Assim, em busca de traduzir a espiritualidade em práticas de justiça e misericórdia, celebrando o Domingo da Divina Misericórdia, a plenária dividiu-se em grupos temáticos de estudo, partilha e compromisso. Foram aprofundados diversos temas, como educação popular, bem viver e decrescimento, eleições municipais, cultura popular, capitalismo de rapina e emergência climática, opção pelos pobres em Jesus e na Igreja, combate ao racismo, promoção da paz, arte para a transformação cultural.

A arte, de fato, teve um papel preponderante, inspirador: “Ela é irreverente, ela põe a alma do povo para dançar”, arrematou Zé Vicente.

O 12º Encontro realizou-se no Tempo de Páscoa, e uma luz de vela brilhou o tempo inteiro, na frente do palco, a nos lembrar a Ressurreição de Cristo, que é, de certa forma, a insurreição de todas as forças inconformadas que rolam as pedras dos sepulcros, atravessam as portas fechadas, empurram a Igreja para sair de si.

Saímos todas e todos do Encontro com compromissos e muito trabalho, porque a práxis libertadora exige também disciplina e organização. Os passos mais urgentes são o percurso formativo “Encantar a Política” e a ação coletiva “Mutirão pela Democracia”, em vista das eleições municipais deste ano. Um instrumento de formação belo e instigante é a Revista Casa Comum, disponível tanto on-line como em formato impresso, para quem o queira solicitar.

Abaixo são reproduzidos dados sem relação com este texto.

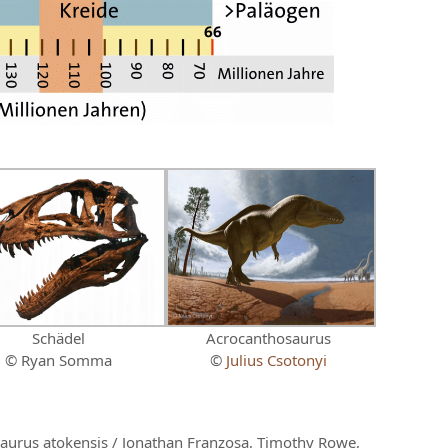
Schädel
Acrocanthosaurus
© Ryan Somma
©
Julius Csotonyi
aurus atokensis / Jonathan Franzosa, Timothy Rowe,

Sim, é esta a “política melhor”: aquela que sonha, não se deixa sufocar por interesses mesquinhos, conquista corações e nos coloca, hoje e sempre, no movimento da ressurreição dos corpos, humanos, sociais e coletivos!

Dario Bossi

Religioso comboniano no Brasil. Depois de passar dez anos no Maranhão (Estado afetado por intensa mineração), está empenhado na defesa dos direitos ambientais dos povos. Atua na Rede Eclesial Pan-Amazônica (Repam), na rede Igrejas e Mineração e na Comissão para a Ação Sociotransformadora da CNBB.